## Work item
Each line from the material with the word "Hera" in it must be copied.
[[ Records for the exercise, beginning ]]
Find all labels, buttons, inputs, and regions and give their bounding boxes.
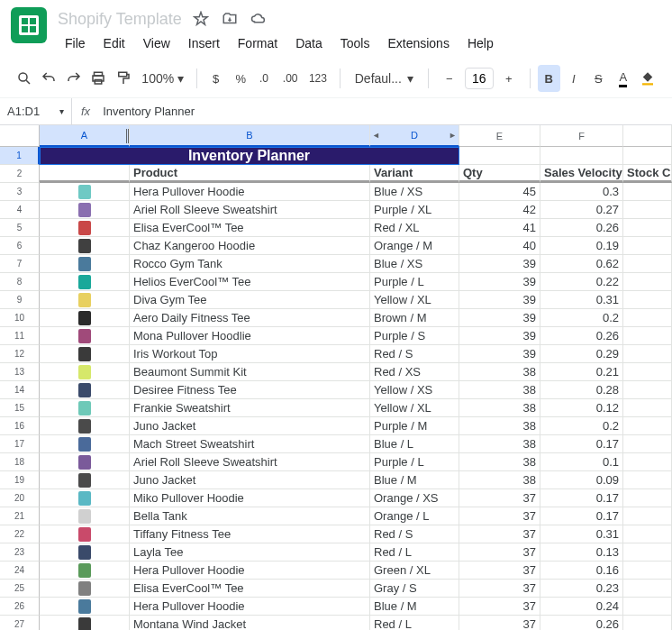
product-thumb[interactable] <box>40 471 130 489</box>
qty[interactable]: 37 <box>459 580 540 598</box>
product-name[interactable]: Hera Pullover Hoodie <box>130 598 370 616</box>
row-header-13[interactable]: 13 <box>0 363 40 381</box>
sheets-logo[interactable] <box>11 7 47 43</box>
header-velocity[interactable]: Sales Velocity <box>540 165 623 183</box>
font-selector[interactable]: Defaul...▾ <box>348 71 421 86</box>
column-header-D[interactable]: D◄► <box>370 125 459 147</box>
product-name[interactable]: Chaz Kangeroo Hoodie <box>130 237 370 255</box>
velocity[interactable]: 0.31 <box>540 291 623 309</box>
product-name[interactable]: Desiree Fitness Tee <box>130 381 370 399</box>
column-header-blank[interactable] <box>623 125 672 147</box>
product-name[interactable]: Miko Pullover Hoodie <box>130 489 370 507</box>
product-thumb[interactable] <box>40 363 130 381</box>
product-name[interactable]: Aero Daily Fitness Tee <box>130 309 370 327</box>
qty[interactable]: 38 <box>459 471 540 489</box>
row-header-19[interactable]: 19 <box>0 471 40 489</box>
product-thumb[interactable] <box>40 291 130 309</box>
cell[interactable] <box>540 147 623 165</box>
product-thumb[interactable] <box>40 525 130 543</box>
product-thumb[interactable] <box>40 562 130 580</box>
row-header-25[interactable]: 25 <box>0 580 40 598</box>
qty[interactable]: 37 <box>459 489 540 507</box>
menu-format[interactable]: Format <box>231 32 285 54</box>
column-header-F[interactable]: F <box>540 125 623 147</box>
column-header-E[interactable]: E <box>459 125 540 147</box>
product-thumb[interactable] <box>40 453 130 471</box>
select-all-corner[interactable] <box>0 125 40 147</box>
column-header-A[interactable]: A <box>40 125 130 147</box>
row-header-8[interactable]: 8 <box>0 273 40 291</box>
product-thumb[interactable] <box>40 616 130 630</box>
menu-data[interactable]: Data <box>288 32 330 54</box>
variant[interactable]: Purple / M <box>370 417 459 435</box>
product-thumb[interactable] <box>40 580 130 598</box>
velocity[interactable]: 0.12 <box>540 399 623 417</box>
row-header-11[interactable]: 11 <box>0 327 40 345</box>
variant[interactable]: Brown / M <box>370 309 459 327</box>
name-box[interactable]: A1:D1▾ <box>0 98 72 124</box>
product-thumb[interactable] <box>40 507 130 525</box>
product-name[interactable]: Hera Pullover Hoodie <box>130 562 370 580</box>
product-thumb[interactable] <box>40 435 130 453</box>
stock[interactable] <box>623 201 672 219</box>
menu-help[interactable]: Help <box>460 32 501 54</box>
more-formats[interactable]: 123 <box>304 65 332 92</box>
strikethrough-button[interactable]: S <box>587 65 610 92</box>
variant[interactable]: Red / S <box>370 345 459 363</box>
variant[interactable]: Red / L <box>370 616 459 630</box>
velocity[interactable]: 0.22 <box>540 273 623 291</box>
stock[interactable] <box>623 183 672 201</box>
stock[interactable] <box>623 598 672 616</box>
cell[interactable] <box>459 147 540 165</box>
row-header-14[interactable]: 14 <box>0 381 40 399</box>
product-thumb[interactable] <box>40 598 130 616</box>
column-header-B[interactable]: B <box>130 125 370 147</box>
product-name[interactable]: Iris Workout Top <box>130 345 370 363</box>
qty[interactable]: 40 <box>459 237 540 255</box>
product-thumb[interactable] <box>40 309 130 327</box>
expand-right-icon[interactable]: ► <box>449 131 457 140</box>
velocity[interactable]: 0.21 <box>540 363 623 381</box>
product-thumb[interactable] <box>40 399 130 417</box>
redo-icon[interactable] <box>62 65 85 92</box>
variant[interactable]: Blue / M <box>370 598 459 616</box>
stock[interactable] <box>623 273 672 291</box>
variant[interactable]: Red / XS <box>370 363 459 381</box>
variant[interactable]: Yellow / XL <box>370 399 459 417</box>
product-thumb[interactable] <box>40 255 130 273</box>
qty[interactable]: 39 <box>459 327 540 345</box>
qty[interactable]: 38 <box>459 363 540 381</box>
qty[interactable]: 38 <box>459 381 540 399</box>
variant[interactable]: Blue / XS <box>370 183 459 201</box>
variant[interactable]: Purple / L <box>370 273 459 291</box>
variant[interactable]: Blue / XS <box>370 255 459 273</box>
qty[interactable]: 37 <box>459 616 540 630</box>
qty[interactable]: 37 <box>459 598 540 616</box>
product-thumb[interactable] <box>40 417 130 435</box>
velocity[interactable]: 0.31 <box>540 525 623 543</box>
product-name[interactable]: Ariel Roll Sleeve Sweatshirt <box>130 201 370 219</box>
variant[interactable]: Yellow / XL <box>370 291 459 309</box>
cell[interactable] <box>623 147 672 165</box>
product-thumb[interactable] <box>40 543 130 562</box>
velocity[interactable]: 0.1 <box>540 453 623 471</box>
qty[interactable]: 39 <box>459 291 540 309</box>
row-header-4[interactable]: 4 <box>0 201 40 219</box>
menu-insert[interactable]: Insert <box>181 32 227 54</box>
stock[interactable] <box>623 417 672 435</box>
stock[interactable] <box>623 616 672 630</box>
variant[interactable]: Red / XL <box>370 219 459 237</box>
row-header-23[interactable]: 23 <box>0 543 40 562</box>
product-thumb[interactable] <box>40 237 130 255</box>
undo-icon[interactable] <box>37 65 59 92</box>
print-icon[interactable] <box>86 65 109 92</box>
row-header-21[interactable]: 21 <box>0 507 40 525</box>
row-header-10[interactable]: 10 <box>0 309 40 327</box>
product-name[interactable]: Elisa EverCool™ Tee <box>130 580 370 598</box>
zoom-selector[interactable]: 100%▾ <box>136 71 189 86</box>
qty[interactable]: 37 <box>459 543 540 562</box>
qty[interactable]: 41 <box>459 219 540 237</box>
velocity[interactable]: 0.28 <box>540 381 623 399</box>
product-name[interactable]: Beaumont Summit Kit <box>130 363 370 381</box>
product-name[interactable]: Mona Pullover Hoodlie <box>130 327 370 345</box>
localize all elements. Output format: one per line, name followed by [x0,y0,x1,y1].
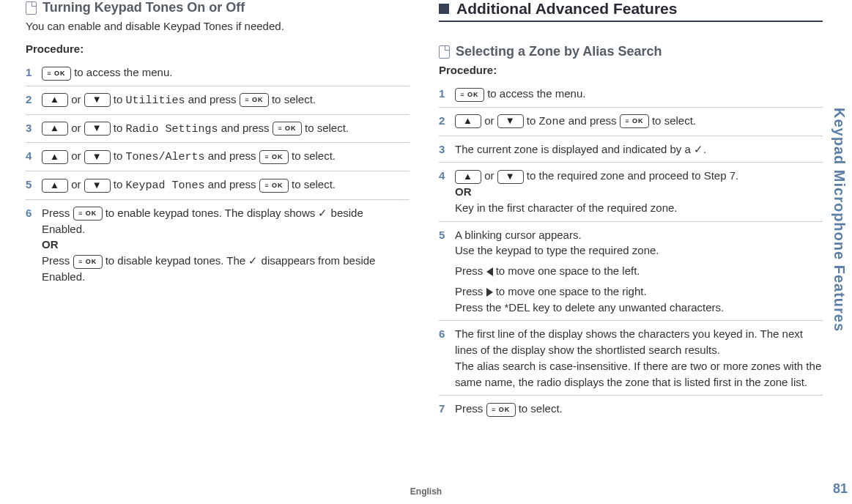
step-body: ▲ or ▼ to Radio Settings and press ≡ OK … [42,120,410,138]
step-body: ▲ or ▼ to Utilities and press ≡ OK to se… [42,92,410,109]
page-number: 81 [833,481,848,497]
right-column: Additional Advanced Features Selecting a… [424,0,823,504]
step-body: Press ≡ OK to select. [455,401,823,417]
step-body: ▲ or ▼ to the required zone and proceed … [455,168,823,215]
down-key-icon: ▼ [497,170,524,184]
left-title-text: Turning Keypad Tones On or Off [42,0,245,15]
t: to [111,178,126,190]
down-key-icon: ▼ [84,93,111,107]
t: Press [455,264,486,277]
step-body: ▲ or ▼ to Tones/Alerts and press ≡ OK to… [42,148,410,166]
up-key-icon: ▲ [42,179,68,193]
step-number: 1 [26,64,42,81]
right-sub-text: Selecting a Zone by Alias Search [456,44,662,59]
step-row: 6 Press ≡ OK to enable keypad tones. The… [26,200,410,290]
ok-key-icon: ≡ OK [73,207,103,220]
menu-item: Zone [539,116,566,128]
t: to select. [289,178,336,190]
up-key-icon: ▲ [42,150,68,164]
t: Key in the first character of the requir… [455,201,678,214]
step-number: 1 [439,86,455,102]
ok-key-icon: ≡ OK [42,67,71,81]
t: to the required zone and proceed to Step… [524,169,739,182]
step-number: 4 [26,148,42,166]
t: to select. [649,114,696,127]
step-row: 2 ▲ or ▼ to Zone and press ≡ OK to selec… [439,108,823,136]
menu-item: Utilities [126,94,185,107]
menu-item: Keypad Tones [126,179,205,192]
ok-key-icon: ≡ OK [455,88,484,102]
step-body: Press ≡ OK to enable keypad tones. The d… [42,205,410,285]
t: or [68,122,84,134]
step-row: 1 ≡ OK to access the menu. [439,81,823,108]
step-number: 2 [439,113,455,130]
step-row: 3 The current zone is displayed and indi… [439,136,823,163]
t: to [111,93,126,105]
down-key-icon: ▼ [84,150,111,164]
t: to [524,114,539,127]
t: or [481,169,497,182]
ok-key-icon: ≡ OK [240,93,269,107]
t: The first line of the display shows the … [455,327,803,356]
menu-item: Tones/Alerts [126,151,205,163]
step-number: 3 [26,120,42,138]
t: to [111,149,126,162]
t: to select. [516,402,563,415]
t: or [481,114,497,127]
up-key-icon: ▲ [455,114,481,128]
step-body: ≡ OK to access the menu. [455,86,823,102]
t: to access the menu. [484,87,585,100]
step-body: ≡ OK to access the menu. [42,64,410,81]
t: to [111,122,126,134]
t: to select. [289,149,336,162]
t: Press [455,402,486,415]
t: to select. [269,93,316,105]
ok-key-icon: ≡ OK [620,114,649,128]
step-row: 6 The first line of the display shows th… [439,321,823,396]
step-row: 2 ▲ or ▼ to Utilities and press ≡ OK to … [26,86,410,115]
down-key-icon: ▼ [84,122,111,136]
step-number: 6 [439,326,455,390]
note-icon [26,1,37,15]
or-label: OR [455,185,472,198]
left-steps: 1 ≡ OK to access the menu. 2 ▲ or ▼ to U… [26,59,410,290]
heading-rule [439,21,823,22]
t: Press the *DEL key to delete any unwante… [455,301,724,314]
side-tab: Keypad Microphone Features [827,0,851,440]
step-number: 3 [439,141,455,158]
square-bullet-icon [439,4,449,14]
left-arrow-icon [486,267,493,276]
right-steps: 1 ≡ OK to access the menu. 2 ▲ or ▼ to Z… [439,81,823,422]
step-number: 5 [439,227,455,316]
page-content: Turning Keypad Tones On or Off You can e… [0,0,852,504]
step-number: 6 [26,205,42,285]
t: and press [185,93,240,105]
up-key-icon: ▲ [42,93,68,107]
t: and press [205,149,259,162]
ok-key-icon: ≡ OK [73,255,103,269]
left-intro: You can enable and disable Keypad Tones … [26,20,410,32]
up-key-icon: ▲ [42,122,68,136]
footer-language: English [410,486,442,497]
step-body: A blinking cursor appears. Use the keypa… [455,227,823,316]
t: or [68,93,84,105]
step-row: 7 Press ≡ OK to select. [439,396,823,422]
down-key-icon: ▼ [84,179,111,193]
t: Press [455,285,486,297]
ok-key-icon: ≡ OK [259,150,289,164]
right-sub-title: Selecting a Zone by Alias Search [439,44,823,59]
step-row: 4 ▲ or ▼ to the required zone and procee… [439,163,823,221]
t: The alias search is case-insensitive. If… [455,360,821,388]
t: to move one space to the right. [493,285,647,297]
t: A blinking cursor appears. [455,229,582,241]
step-number: 7 [439,401,455,417]
step-body: The current zone is displayed and indica… [455,141,823,158]
left-column: Turning Keypad Tones On or Off You can e… [26,0,424,504]
down-key-icon: ▼ [497,114,524,128]
procedure-label: Procedure: [439,64,823,76]
step-number: 2 [26,92,42,109]
ok-key-icon: ≡ OK [259,179,289,193]
or-label: OR [42,238,59,251]
t: The current zone is displayed and indica… [455,143,706,155]
step-text: to access the menu. [71,66,172,78]
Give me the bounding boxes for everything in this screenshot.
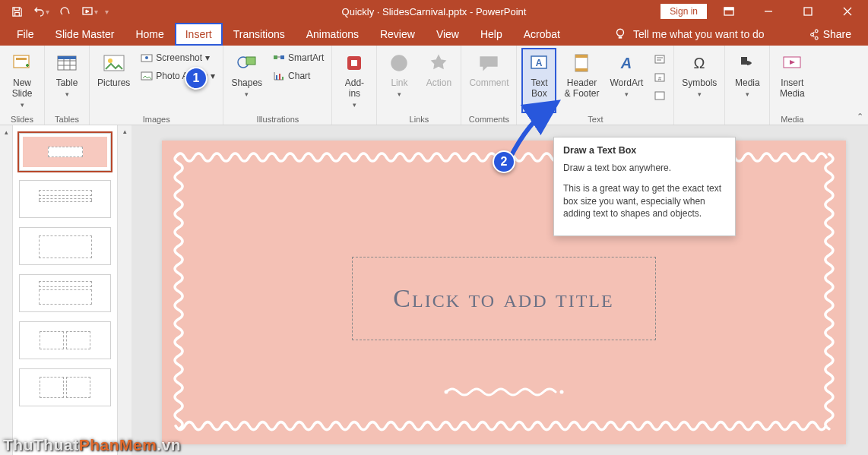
[[ Records for the exercise, end ]]
## Result
product-name[interactable]: Hera Pullover Hoodie <box>130 598 370 616</box>
product-name[interactable]: Hera Pullover Hoodie <box>130 562 370 580</box>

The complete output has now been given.